And you missed MattHey's point that a small inlined loop that can execute at the same efficiency of the big optimized loop in a subroutine makes the latter technique obsolete.
No, it does not. The original comparison to which I was replying was one of alleged 68K superiority over PPC in being able to execute such a loop effectively. The critical miss in this argument is the implication that the PPC is a poorer architecture because of this. This is, of course, complete nonsense. It's simply a different architecture with different gains and trade-offs. A non-lazy programmer will learn these and write code accordingly, not complain that the simplest possible loop is not as fast as it could be on the basis of the behaviour of a completely different architecture. Being able to do this on 68060 does not obsolete the technique at all when talking about a different CPU (the PPC) or even an earlier m68k.

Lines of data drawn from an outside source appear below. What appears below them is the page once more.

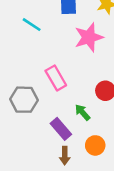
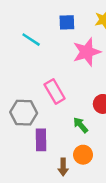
purple rectangle: (61, 129) -> (41, 140), moved, turned 40
orange circle: (95, 145) -> (83, 155), moved

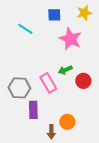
pink star: (87, 52) -> (70, 39), turned -30
pink rectangle: (55, 92) -> (48, 83), moved
green arrow: (81, 125) -> (65, 70), moved, turned -72

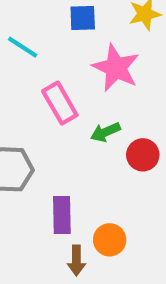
pink rectangle: (48, 83) -> (60, 103), moved
purple rectangle: (33, 110) -> (62, 215), moved

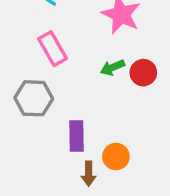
pink rectangle: (60, 103) -> (53, 49), moved
red circle: (143, 155) -> (143, 73), moved

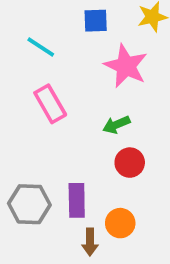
red circle: (143, 73) -> (130, 163), moved
gray hexagon: (34, 98) -> (29, 204), moved

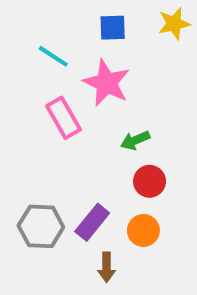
pink star: (126, 66) -> (107, 83), moved
purple rectangle: (77, 200) -> (92, 222), turned 40
orange circle: (120, 223) -> (143, 230), moved

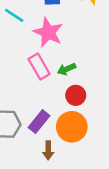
pink rectangle: (63, 118) -> (39, 66), moved
orange circle: (143, 230) -> (72, 127), size x1.5

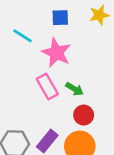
green arrow: (67, 69) -> (75, 89), turned -126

The PPC can do floating point multiply add. That requires 2 instructions on 6888x/68040/68060. How horridly inefficient. It can also do bounded rotates and shifts, which require several instructions on 680x0. The 486 had bswap. Does that mean the 68K was utter pants for requiring 3 instructions to accomplish the same?

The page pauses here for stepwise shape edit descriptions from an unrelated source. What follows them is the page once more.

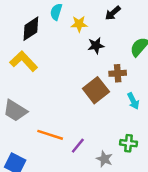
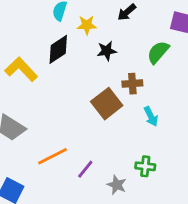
black diamond: (31, 29) -> (58, 49), moved
orange line: (50, 135) -> (53, 156), turned -45

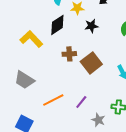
brown cross: (132, 84) -> (69, 54), moved
purple line: (85, 169) -> (81, 102), moved

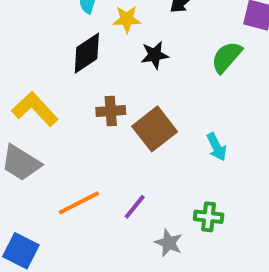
yellow L-shape: (31, 39) -> (35, 109), moved

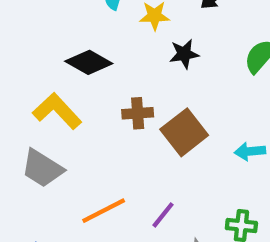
black diamond: (87, 53) -> (89, 62), moved, turned 63
cyan arrow: (217, 147) -> (250, 151), turned 112

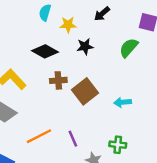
black diamond: (89, 62) -> (45, 51), moved
purple line: (163, 215) -> (73, 139), turned -63

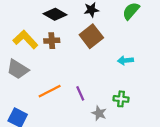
brown cross: (58, 80) -> (52, 41), moved
brown square: (85, 91) -> (91, 36), moved

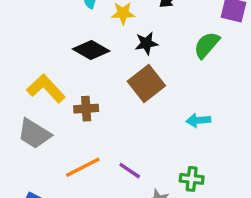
brown cross: (52, 41) -> (86, 109), moved
purple line: (80, 93) -> (130, 171), turned -32

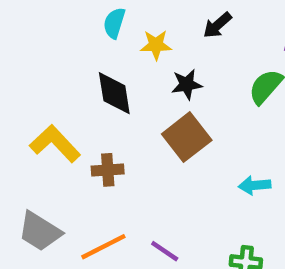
black diamond: (91, 50) -> (114, 93), turned 51
gray trapezoid: (34, 134) -> (40, 231), moved

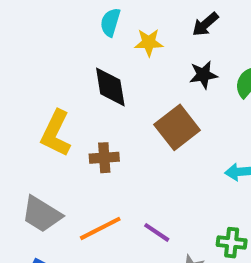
black star: (187, 84) -> (203, 75), moved
yellow L-shape: (55, 144) -> (56, 133), turned -111

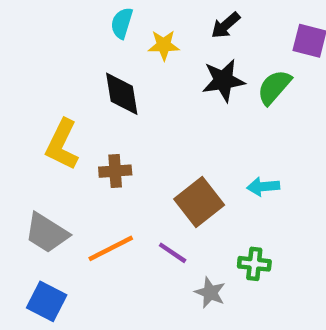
black star: (203, 75) -> (223, 81), size x1.4
brown square: (177, 127) -> (199, 202), moved

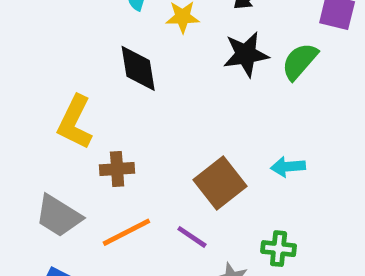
brown cross: (115, 171) -> (117, 169), moved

For the last time, a non-lazy programmer concerned about performance writes the best possible code for the architecture. If that's a simple loop, then great, an easy win. If he has to unroll it and align operands, then that's what he does instead.

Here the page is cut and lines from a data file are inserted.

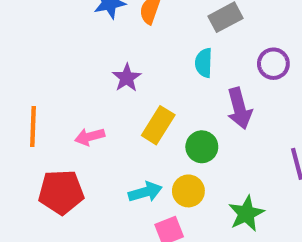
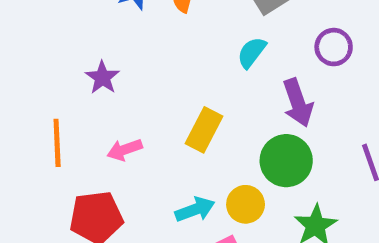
cyan semicircle: (204, 63) -> (252, 52), turned 40
purple star: (127, 78) -> (102, 78), moved
green circle: (202, 147) -> (286, 161), moved, size x1.4

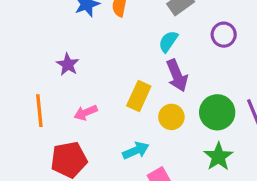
purple arrow: (298, 103) -> (177, 75), moved
green circle: (286, 161) -> (217, 112), moved
yellow circle: (246, 204) -> (171, 117), moved

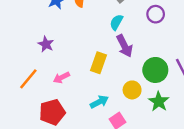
orange line: (39, 111) -> (28, 79), turned 50
yellow circle: (171, 117) -> (132, 90), moved

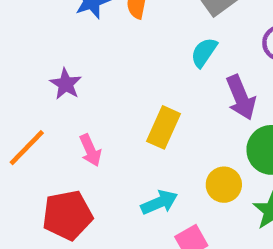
purple arrow: (125, 46) -> (241, 98), moved
pink arrow: (61, 78) -> (90, 150), turned -91

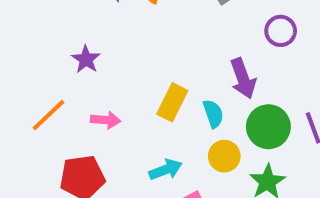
cyan semicircle: (204, 52) -> (213, 114), moved, turned 124
pink arrow: (90, 150) -> (106, 120), turned -64

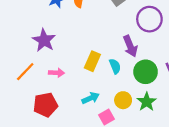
purple circle: (281, 31) -> (149, 19), size x1.5
purple star: (86, 59) -> (44, 40), size x1.5
yellow circle: (224, 156) -> (123, 100), moved

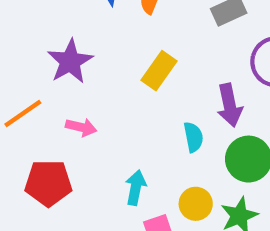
yellow rectangle: (92, 61) -> (159, 71), moved
cyan arrow: (91, 98) -> (136, 188), turned -66

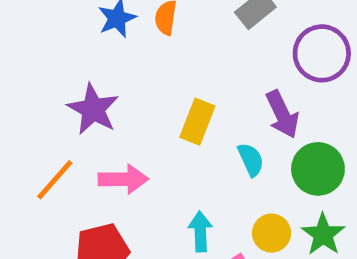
yellow rectangle: (159, 71) -> (197, 122), moved
pink arrow: (81, 127) -> (123, 179), size x1.4

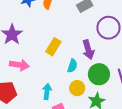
cyan semicircle: (251, 160) -> (72, 66), turned 32
yellow circle: (272, 233) -> (77, 88), moved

Many moons ago, I wrote a series of tests to gather information about memory performance and got a great deal of data back regarding this very type of operation over different types of memory (system ram, chip ram, RTG ram) and on different 680x0 / PPC. FWIW, despite suggestions to the contrary, I have always found that a suitably aligned, unrolled loop even on 68060 performs better (or at least no worse) than the naive case. I just don't presently have the data to hand in order to back that up.